Work instruction:
Look below. Copy each line that has "khẩu" in it.

(Beginning of Given entries)

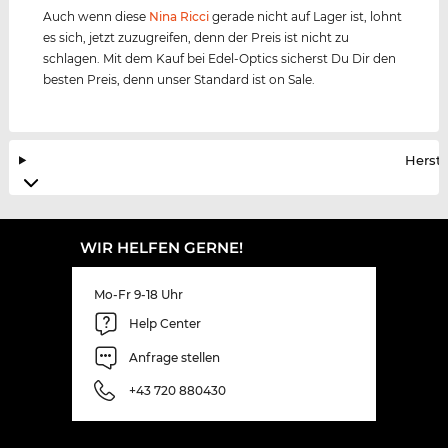
Auch wenn diese
Nina Ricci
gerade nicht auf Lager ist, lohnt
es sich, jetzt zuzugreifen, denn der Preis ist nicht zu
schlagen. Mit dem Kauf bei Edel-Optics sicherst Du Dir den
besten Preis, denn unser Standard ist on Sale.
Herste
WIR HELFEN GERNE!
Mo-Fr 9-18 Uhr
Help Center
Anfrage stellen
+43 720 880430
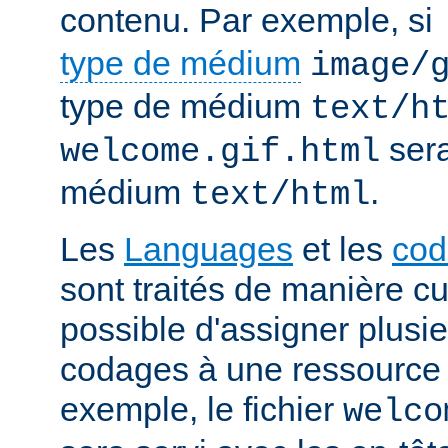
contenu. Par exemple, si
type de médium
image/
type de médium
text/h
sera
welcome.gif.html
médium
.
text/html
Les
Languages
et les
cod
sont traités de manière cum
possible d'assigner plusi
codages à une ressource p
exemple, le fichier
welco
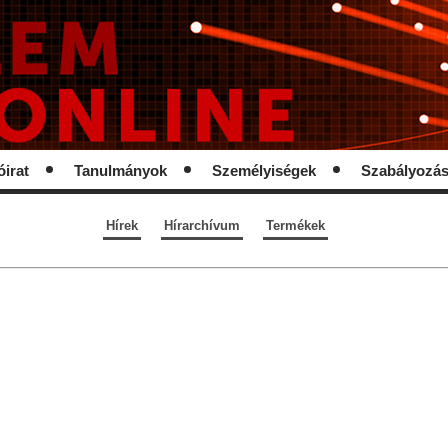
óirat
Tanulmányok
Személyiségek
Szabályozá
Hírek
Hírarchívum
Termékek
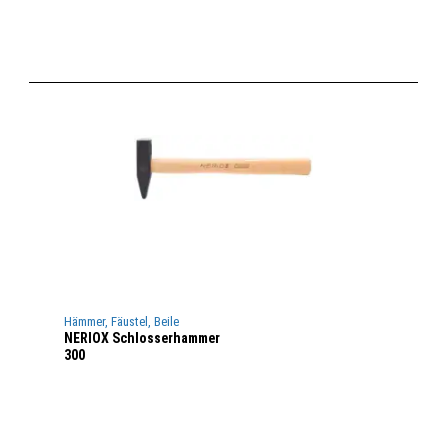
Hämmer, Fäustel, Beile
NERIOX Schlosserhammer
300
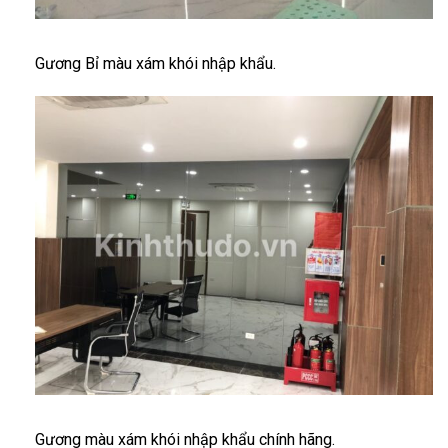
Gương Bỉ màu xám khói nhập khẩu.
Gương màu xám khói nhập khẩu chính hãng.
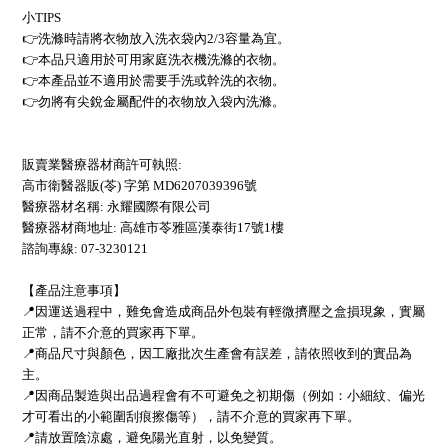
小TIPS
👉洗滌時請將衣物放入洗衣袋內2/3容量為宜。
👉本品只適用於可用家庭洗衣機洗滌的衣物。
👉本產品並不適用於需要手洗或幹洗的衣物。
👉勿將有尖銳金屬配件的衣物放入袋內洗滌。
販賣業醫療器材商許可執照:
高市衛醫器販(苓) 字第 MD6207039396號
醫療器材名稱: 永耀國際有限公司
醫療器材商地址: 高雄市苓雅區漢泰街17號1樓
諮詢專線: 07-3230121
【產品注意事項】
📍因運送過程中，難免會造成商品外包裝有輕微擠壓之盒損現象，實屬
正常，請不介意的買家再下單。
📍商品尺寸與顏色，因工廠批次生產會有誤差，請依照收到的實品為
主。
📍因商品製造與出品過程會有不可避免之初期傷（例如：小細紋、偏光
才可看出的小範圍刮痕擦傷等），請不介意的買家再下單。
📍請放置陰涼處，避免陽光直射，以免變質。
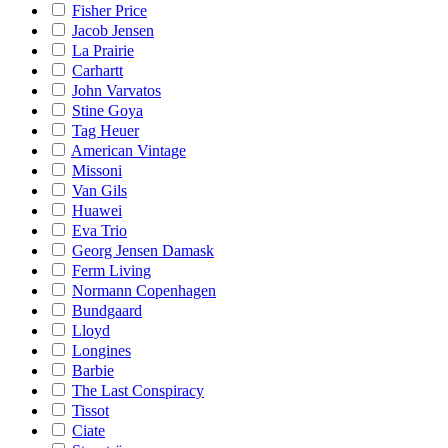
Fisher Price
Jacob Jensen
La Prairie
Carhartt
John Varvatos
Stine Goya
Tag Heuer
American Vintage
Missoni
Van Gils
Huawei
Eva Trio
Georg Jensen Damask
Ferm Living
Normann Copenhagen
Bundgaard
Lloyd
Longines
Barbie
The Last Conspiracy
Tissot
Ciate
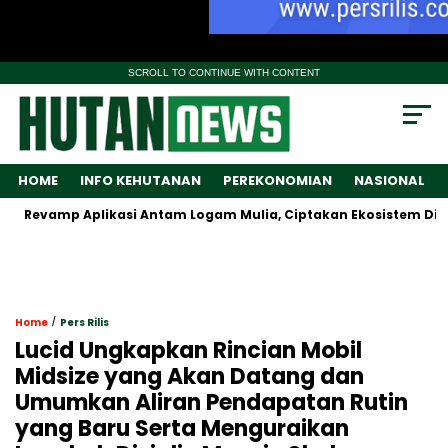
SCROLL TO CONTINUE WITH CONTENT
HOME
INFO KEHUTANAN
PEREKONOMIAN
NASIONAL
p Aplikasi Antam Logam Mulia, Ciptakan Ekosistem Digital Ema
/
Home
Pers Rilis
Lucid Ungkapkan Rincian Mobil
Midsize yang Akan Datang dan
Umumkan Aliran Pendapatan Rutin
yang Baru Serta Menguraikan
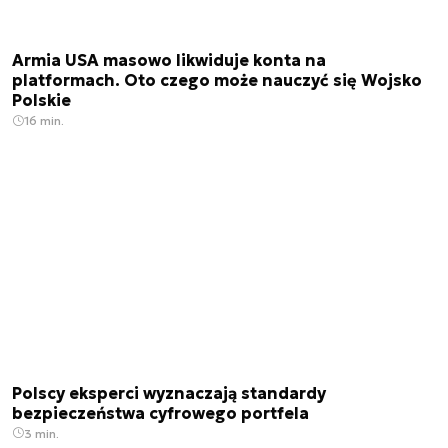
Armia USA masowo likwiduje konta na
platformach. Oto czego może nauczyć się Wojsko
Polskie
16 min.
Polscy eksperci wyznaczają standardy
bezpieczeństwa cyfrowego portfela
3 min.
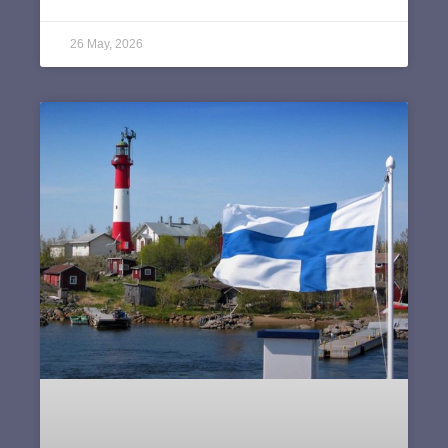
26 May, 2026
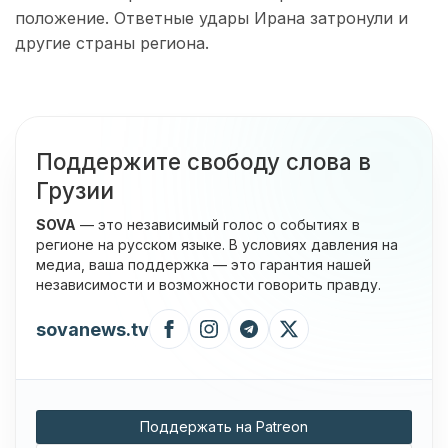
положение. Ответные удары Ирана затронули и
другие страны региона.
Поддержите свободу слова в
Грузии
SOVA
— это независимый голос о событиях в
регионе на русском языке. В условиях давления на
медиа, ваша поддержка — это гарантия нашей
независимости и возможности говорить правду.
sovanews.tv
Поддержать на Patreon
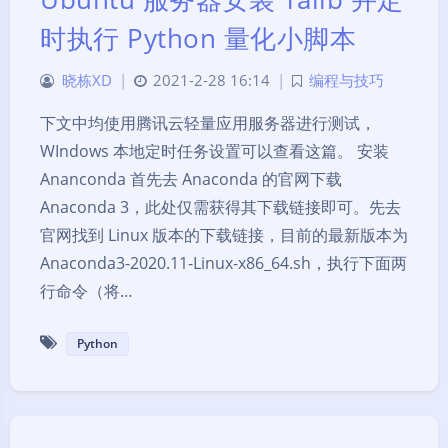
时执行 Python 量化小脚本
晓栋XD
|
2021-2-28 16:14
|
编程与技巧
下文中均使用腾讯云轻量应用服务器进行测试，
WIndows 本地定时任务设置可以查看这篇。 安装
Ananconda 首先去 Anaconda 的官网下载
Anaconda 3，此处仅需获得其下载链接即可。先去
官网找到 Linux 版本的下载链接，目前的最新版本为
Anaconda3-2020.11-Linux-x86_64.sh，执行下面两
行命令（将…
Python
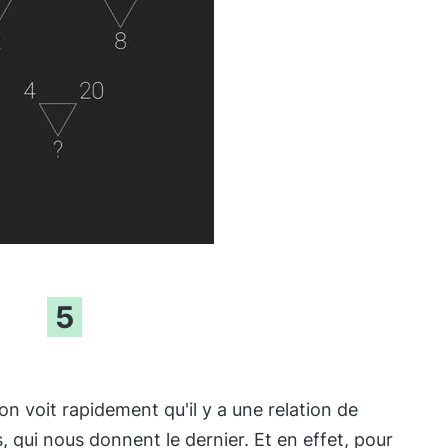
5
on voit rapidement qu'il y a une relation de
 qui nous donnent le dernier. Et en effet, pour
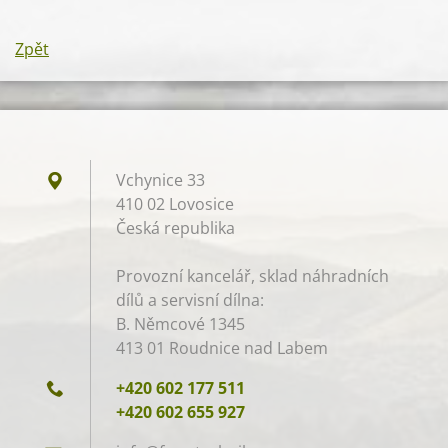
Zpět
Vchynice 33
410 02 Lovosice
Česká republika
Provozní kancelář, sklad náhradních
dílů a servisní dílna:
B. Němcové 1345
413 01 Roudnice nad Labem
+420 602 177 511
+420 602 655 927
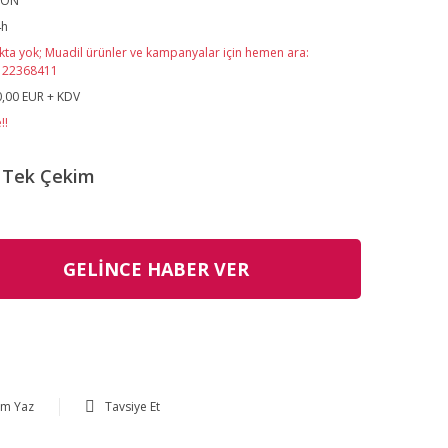
SON
4h
kta yok; Muadil ürünler ve kampanyalar için hemen ara:
122368411
,00 EUR + KDV
!!
Tek Çekim
GELİNCE HABER VER
um Yaz
Tavsiye Et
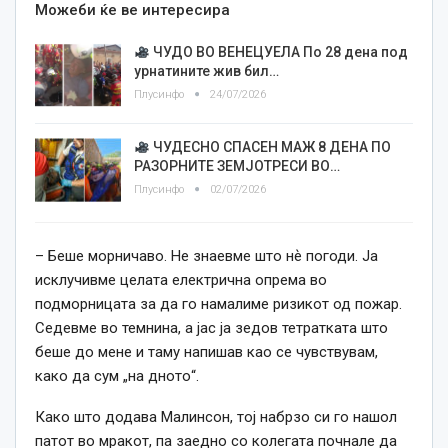
Можеби ќе ве интересира
ЧУДО ВО ВЕНЕЦУЕЛА По 28 дена под
урнатините жив бил…
Плусинфо
24/07/2026
ЧУДЕСНО СПАСЕН МАЖ 8 ДЕНА ПО
РАЗОРНИТЕ ЗЕМЈОТРЕСИ ВО…
Плусинфо
02/07/2026
– Беше морничаво. Не знаевме што нѐ погоди. Ја
исклучивме целата електрична опрема во
подморницата за да го намалиме ризикот од пожар.
Седевме во темнина, а јас ја зедов тетратката што
беше до мене и таму напишав као се чувствувам,
како да сум „на дното“.
Како што додава Малинсон, тој набрзо си го нашол
патот во мракот, па заедно со колегата почнале да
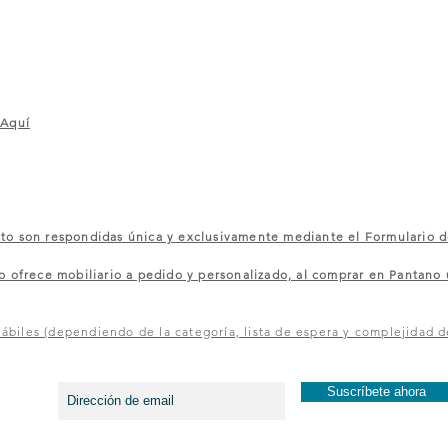
 Aquí
 son respondidas única y exclusivamente mediante el Formulario d
rece mobiliario a pedido y personalizado, al comprar en Pantano u
ábiles (dependiendo de la categoría, lista de espera y complejidad d
¡Entérate de los primer@s y recibe ofertas exclusivas!
Suscríbete ahora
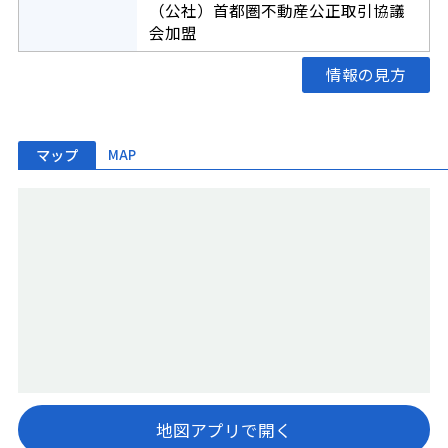
（公社）首都圏不動産公正取引協議
会加盟
情報の見方
マップ
MAP
地図アプリで開く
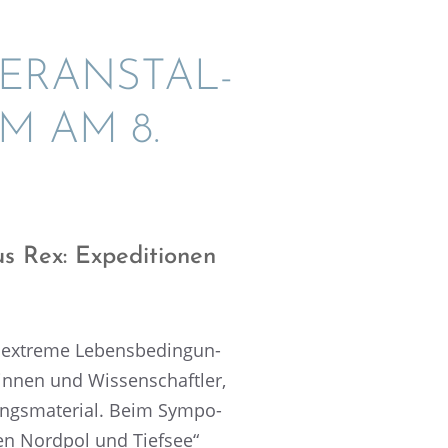
ERAN­STAL­
M AM 8.
 Rex: Expedi­tio­nen
extreme Lebens­be­din­gun­
in­nen und Wissen­schaft­ler,
ngs­ma­te­rial. Beim Sympo­
nen Nordpol und Tiefsee“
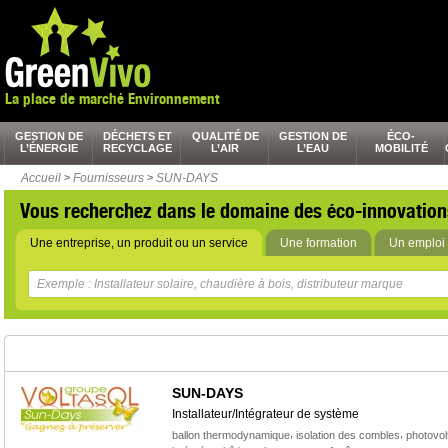
La place de marché Environnement
GESTION DE
DÉCHETS ET
QUALITÉ DE
GESTION DE
ÉCO-
L’ÉNERGIE
RECYCLAGE
L’AIR
L’EAU
MOBILITÉ
Accueil
>
Fournisseurs
>
SUN-DAYS
Vous recherchez dans le domaine des éco-innovation
Une entreprise, un produit ou un service
Une formation
Un emploi 
SUN-DAYS
Installateur/Intégrateur de système
,
,
ballon thermodynamique
isolation des combles
photovol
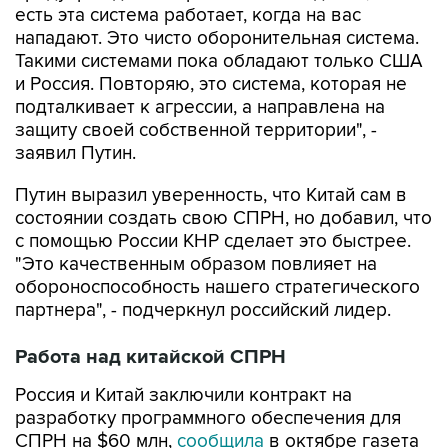
есть эта система работает, когда на вас
нападают. Это чисто оборонительная система.
Такими системами пока обладают только США
и Россия. Повторяю, это система, которая не
подталкивает к агрессии, а направлена на
защиту своей собственной территории", -
заявил Путин.
Путин выразил уверенность, что Китай сам в
состоянии создать свою СПРН, но добавил, что
с помощью России КНР сделает это быстрее.
"Это качественным образом повлияет на
обороноспособность нашего стратегического
партнера", - подчеркнул российский лидер.
Работа над китайской СПРН
Россия и Китай заключили контракт на
разработку программного обеспечения для
СПРН на $60 млн,
сообщила
в октябре газета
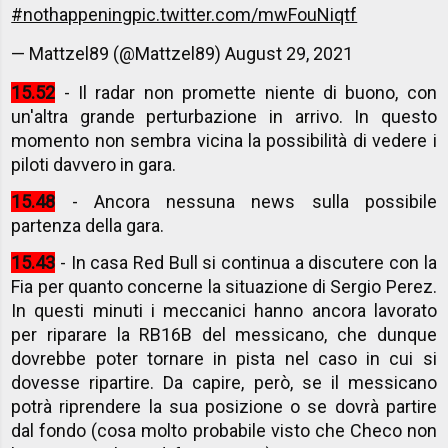
#nothappening
pic.twitter.com/mwFouNiqtf
— Mattzel89 (@Mattzel89)
August 29, 2021
15.52
- Il radar non promette niente di buono, con
un'altra grande perturbazione in arrivo. In questo
momento non sembra vicina la possibilità di vedere i
piloti davvero in gara.
15.48
- Ancora nessuna news sulla possibile
partenza della gara.
15.43
- In casa Red Bull si continua a discutere con la
Fia per quanto concerne la situazione di Sergio Perez.
In questi minuti i meccanici hanno ancora lavorato
per riparare la RB16B del messicano, che dunque
dovrebbe poter tornare in pista nel caso in cui si
dovesse ripartire. Da capire, però, se il messicano
potrà riprendere la sua posizione o se dovrà partire
dal fondo (cosa molto probabile visto che Checo non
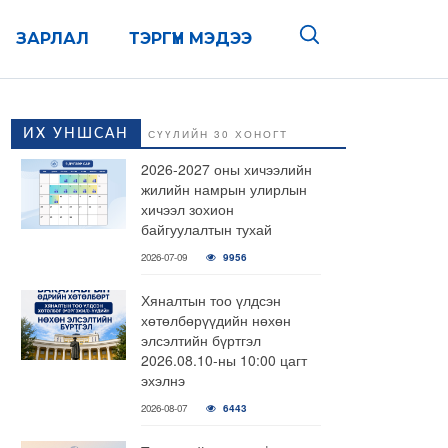
ЗАРЛАЛ
ТЭРГҮҮН МЭДЭЭ
ИХ УНШСАН
СҮҮЛИЙН 30 ХОНОГТ
2026-2027 оны хичээлийн
жилийн намрын улирлын
хичээл зохион
байгуулалтын тухай
2026-07-09
9956
Хяналтын тоо үлдсэн
хөтөлбөрүүдийн нөхөн
элсэлтийн бүртгэл
2026.08.10-ны 10:00 цагт
эхэлнэ
2026-08-07
6443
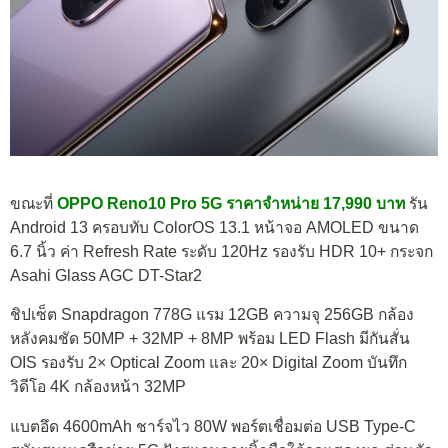
ขณะที่
OPPO Reno10 Pro 5G ราคาจำหน่าย 17,990 บาท
รัน
Android 13 ครอบทับ ColorOS 13.1 หน้าจอ AMOLED ขนาด
6.7 นิ้ว ค่า Refresh Rate ระดับ 120Hz รองรับ HDR 10+ กระจก
Asahi Glass AGC DT-Star2
ชิปเซ็ต Snapdragon 778G แรม 12GB ความจุ 256GB กล้อง
หลังคมชัด 50MP + 32MP + 8MP พร้อม LED Flash มีกันสั่น
OIS รองรับ 2× Optical Zoom และ 20× Digital Zoom บันทึก
วิดีโอ 4K กล้องหน้า 32MP
แบตอึด 4600mAh ชาร์จไว 80W พอร์ตเชื่อมต่อ USB Type-C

(End of Given entries)

Expected answer:
Gương Bỉ màu xám khói nhập khẩu.
Gương màu xám khói nhập khẩu chính hãng.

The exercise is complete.